### DATA FOR THE TASK

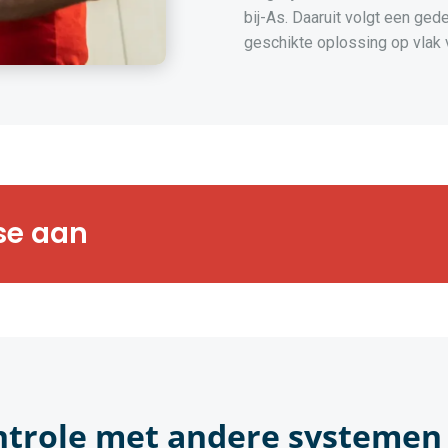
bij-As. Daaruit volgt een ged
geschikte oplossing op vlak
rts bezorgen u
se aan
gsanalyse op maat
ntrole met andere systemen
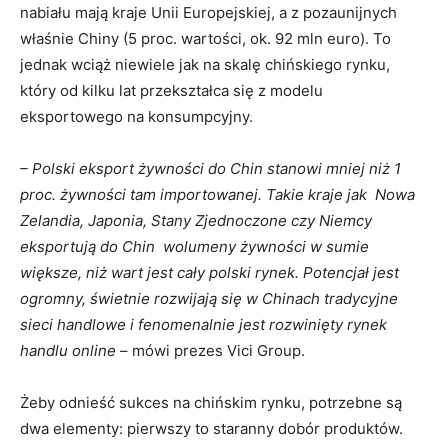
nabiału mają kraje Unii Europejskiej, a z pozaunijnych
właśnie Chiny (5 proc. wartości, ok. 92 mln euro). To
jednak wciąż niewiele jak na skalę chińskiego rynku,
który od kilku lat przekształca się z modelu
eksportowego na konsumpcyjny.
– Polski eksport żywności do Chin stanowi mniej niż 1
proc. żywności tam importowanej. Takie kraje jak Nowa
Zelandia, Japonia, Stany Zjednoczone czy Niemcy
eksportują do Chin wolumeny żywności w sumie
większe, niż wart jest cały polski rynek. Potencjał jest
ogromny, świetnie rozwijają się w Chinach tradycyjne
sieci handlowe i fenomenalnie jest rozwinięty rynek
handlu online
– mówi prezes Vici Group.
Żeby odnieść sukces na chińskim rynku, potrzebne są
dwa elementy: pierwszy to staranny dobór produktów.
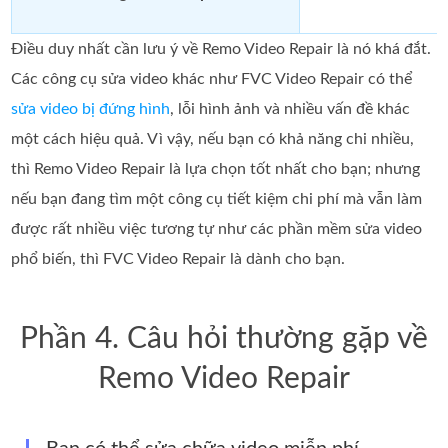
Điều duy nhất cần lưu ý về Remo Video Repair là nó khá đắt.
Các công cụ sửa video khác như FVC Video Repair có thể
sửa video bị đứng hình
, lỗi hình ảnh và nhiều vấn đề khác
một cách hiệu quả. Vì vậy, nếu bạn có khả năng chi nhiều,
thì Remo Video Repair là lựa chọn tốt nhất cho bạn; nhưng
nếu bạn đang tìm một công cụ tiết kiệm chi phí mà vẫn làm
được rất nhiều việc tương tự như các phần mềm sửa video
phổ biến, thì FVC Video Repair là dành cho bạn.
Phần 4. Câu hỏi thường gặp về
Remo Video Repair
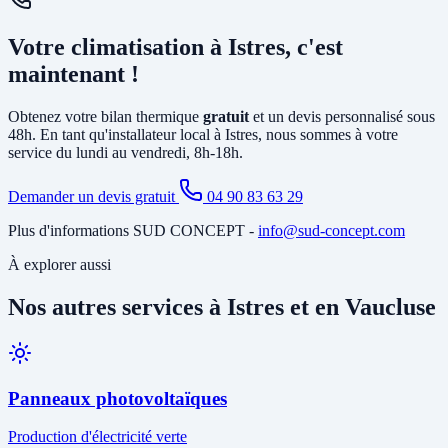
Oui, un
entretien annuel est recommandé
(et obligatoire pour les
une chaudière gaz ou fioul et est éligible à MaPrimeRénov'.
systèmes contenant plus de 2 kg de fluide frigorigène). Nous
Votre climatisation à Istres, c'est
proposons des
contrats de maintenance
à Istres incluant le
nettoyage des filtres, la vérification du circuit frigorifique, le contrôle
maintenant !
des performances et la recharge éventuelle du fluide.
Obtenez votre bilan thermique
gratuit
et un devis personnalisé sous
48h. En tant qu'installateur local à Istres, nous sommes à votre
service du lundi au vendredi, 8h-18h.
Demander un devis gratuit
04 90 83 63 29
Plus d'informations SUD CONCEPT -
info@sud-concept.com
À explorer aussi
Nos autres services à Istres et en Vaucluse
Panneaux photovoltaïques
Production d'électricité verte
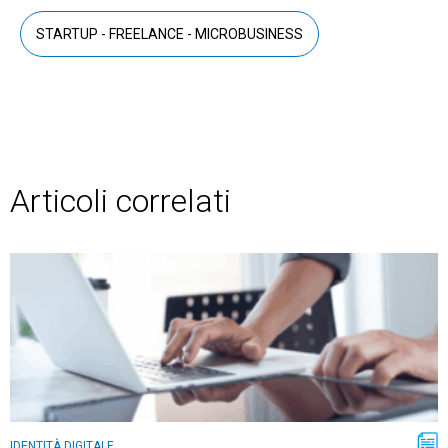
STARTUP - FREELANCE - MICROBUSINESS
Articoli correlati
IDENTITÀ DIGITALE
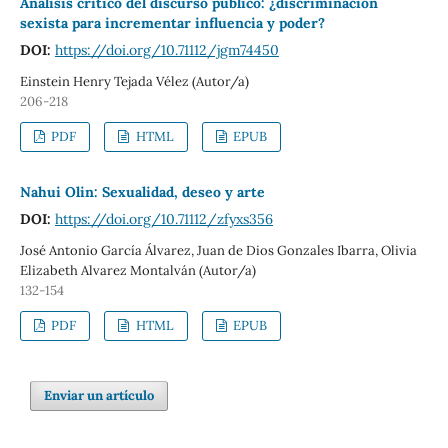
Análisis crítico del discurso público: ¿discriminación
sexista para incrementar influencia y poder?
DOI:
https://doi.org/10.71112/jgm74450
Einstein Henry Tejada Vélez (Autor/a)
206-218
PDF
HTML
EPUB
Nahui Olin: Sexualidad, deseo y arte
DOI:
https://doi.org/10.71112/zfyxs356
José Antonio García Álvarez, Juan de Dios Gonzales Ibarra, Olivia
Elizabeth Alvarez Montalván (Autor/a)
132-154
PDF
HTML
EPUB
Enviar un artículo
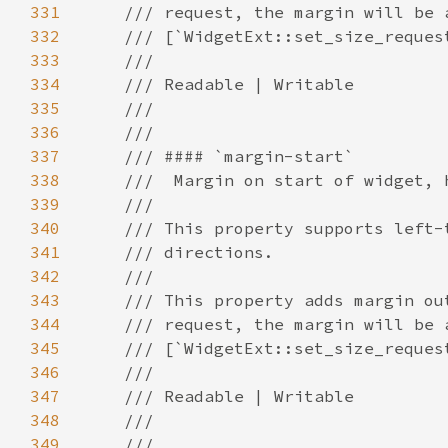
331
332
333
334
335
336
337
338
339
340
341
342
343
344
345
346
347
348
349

######

Could you work out how many lines of the data above contain the word "Istres"? Give only the number.

_SOLUTION_.
4